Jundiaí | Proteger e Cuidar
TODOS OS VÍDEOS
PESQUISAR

■ ■ ■ ■

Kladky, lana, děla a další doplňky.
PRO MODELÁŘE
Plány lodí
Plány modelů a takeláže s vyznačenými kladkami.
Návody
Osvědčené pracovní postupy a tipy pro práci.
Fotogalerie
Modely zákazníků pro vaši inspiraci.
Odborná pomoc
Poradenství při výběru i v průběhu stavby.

■ ■ ■ ■

_TASK TO COMPLETE_
Using the entries above, extract exactly the span from the line with "Kladky, lana, děla a další doplňky." to the line with "Poradenství při výběru i v průběhu stavby.", both lines included; leave out everything else.

_EXERCISE RESULT_
Kladky, lana, děla a další doplňky.
PRO MODELÁŘE
Plány lodí
Plány modelů a takeláže s vyznačenými kladkami.
Návody
Osvědčené pracovní postupy a tipy pro práci.
Fotogalerie
Modely zákazníků pro vaši inspiraci.
Odborná pomoc
Poradenství při výběru i v průběhu stavby.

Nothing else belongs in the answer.